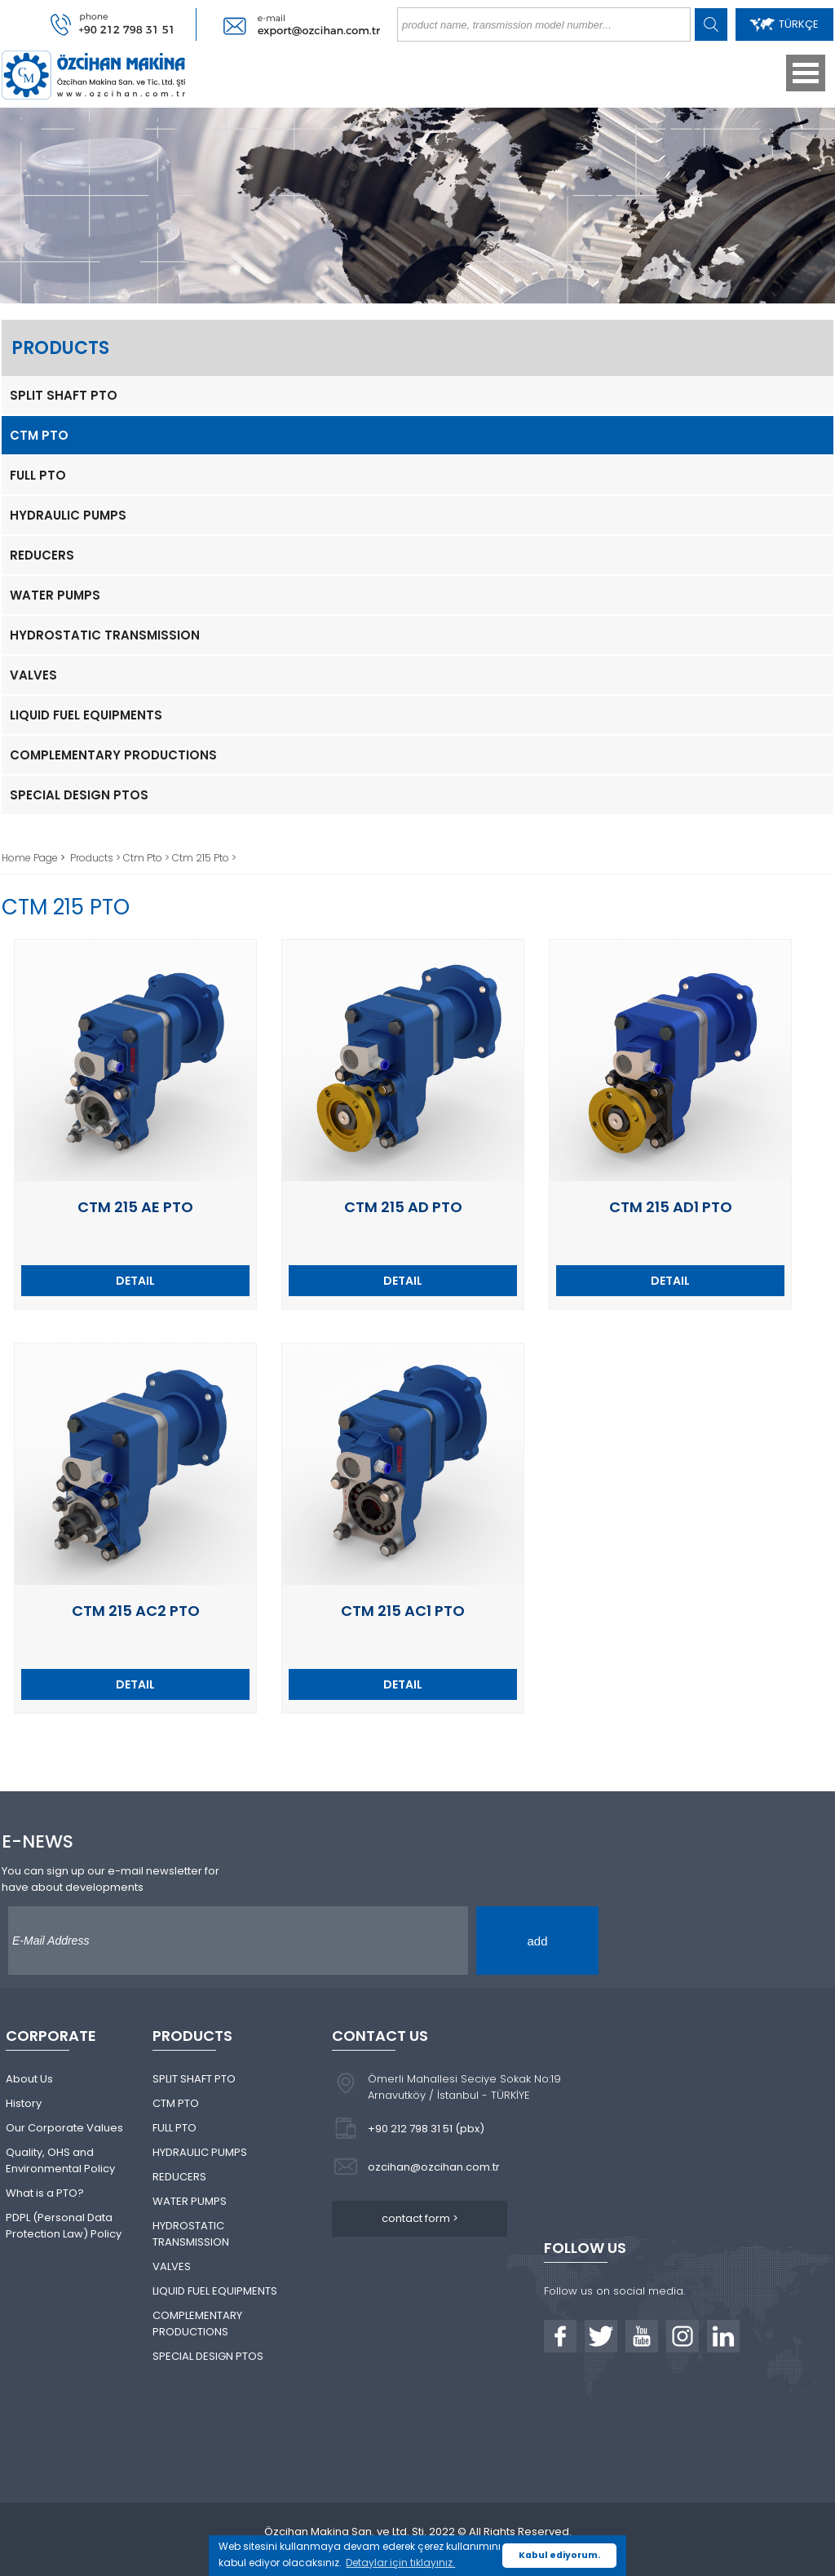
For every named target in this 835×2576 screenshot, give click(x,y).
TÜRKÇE (784, 24)
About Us (29, 2079)
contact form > (420, 2218)
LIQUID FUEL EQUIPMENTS (86, 715)
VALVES (33, 675)
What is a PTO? (45, 2193)
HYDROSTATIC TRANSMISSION (105, 635)
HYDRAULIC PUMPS (68, 515)
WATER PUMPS (55, 595)
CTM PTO (39, 435)
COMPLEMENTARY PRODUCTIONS (113, 755)
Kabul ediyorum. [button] (559, 2555)
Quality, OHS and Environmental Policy (60, 2160)
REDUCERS (42, 555)
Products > (96, 858)
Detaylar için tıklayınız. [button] (400, 2562)
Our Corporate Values (64, 2128)
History (24, 2103)
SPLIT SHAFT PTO (63, 395)
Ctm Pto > (147, 858)
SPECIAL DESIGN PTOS (79, 794)
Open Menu (805, 73)
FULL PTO (38, 475)
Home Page (31, 858)
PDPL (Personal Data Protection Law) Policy (63, 2226)
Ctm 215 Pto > (204, 858)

----

Would you retype the entries above in full, exactly as written, minus the pictures?

For every named target in this 835×2576 screenshot, give click(x,y).
TÜRKÇE (784, 24)
About Us (29, 2079)
contact form > (420, 2218)
LIQUID FUEL EQUIPMENTS (86, 715)
VALVES (33, 675)
What is a PTO? (45, 2193)
HYDROSTATIC TRANSMISSION (105, 635)
HYDRAULIC PUMPS (68, 515)
WATER PUMPS (55, 595)
CTM PTO (39, 435)
COMPLEMENTARY PRODUCTIONS (113, 755)
Kabul ediyorum. [button] (559, 2555)
Quality, OHS and Environmental Policy (60, 2160)
REDUCERS (42, 555)
Products > (96, 858)
Detaylar için tıklayınız. [button] (400, 2562)
Our Corporate Values (64, 2128)
History (24, 2103)
SPLIT SHAFT PTO (63, 395)
Ctm Pto > (147, 858)
SPECIAL DESIGN PTOS (79, 794)
Open Menu (805, 73)
FULL PTO (38, 475)
Home Page (31, 858)
PDPL (Personal Data Protection Law) Policy (63, 2226)
Ctm 215 Pto > (204, 858)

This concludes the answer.